MaxAbsScaler¶
yohou.preprocessing.sklearn_wrappers.MaxAbsScaler
¶
Bases: SklearnScaler
Scale each feature by its maximum absolute value.
This estimator scales and translates each feature individually such that the maximal absolute value of each feature in the training set will be 1.0. It does not shift/center the data, and thus does not destroy any sparsity.
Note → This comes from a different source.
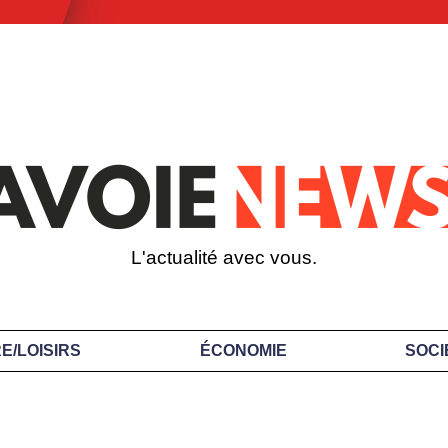
L'actualité avec vous.
E/LOISIRS
ÉCONOMIE
SOCI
MaxAbsScaler doesn't reduce the effect of outliers; it only linearly
scales them down.
This is a Yohou wrapper that preserves the polars DataFrame structure and "time" column.
Parameters¶
| Name | Type | Description | Default |
|---|---|---|---|
clip
|
bool
|
Set to True to clip transformed values of held-out data to [-1, 1]. |
False
|
Attributes¶
| Name | Type | Description |
|---|---|---|
instance_ |
MaxAbsScaler
|
The fitted sklearn MaxAbsScaler instance. |
scale_ |
ndarray of shape (n_features,)
|
Per feature relative scaling of the data. |
max_abs_ |
ndarray of shape (n_features,)
|
Per feature maximum absolute value. |
Examples¶
>>> import polars as pl
>>> from datetime import datetime
>>> from yohou.preprocessing import MaxAbsScaler
>>> X = pl.DataFrame({
... "time": [datetime(2024, 1, i) for i in range(1, 6)],
... "value": [-50.0, -25.0, 0.0, 25.0, 50.0],
... })
>>> scaler = MaxAbsScaler()
>>> scaler.fit(X)
MaxAbsScaler(...)
>>> X_scaled = scaler.transform(X)
>>> # Values scaled to [-1, 1] range
>>> X_scaled["value"].max()
1.0
>>> X_scaled["value"].min()
-1.0
See Also¶
MinMaxScaler: Scale features to a given range.StandardScaler: Standardize features by removing mean and scaling to unit variance.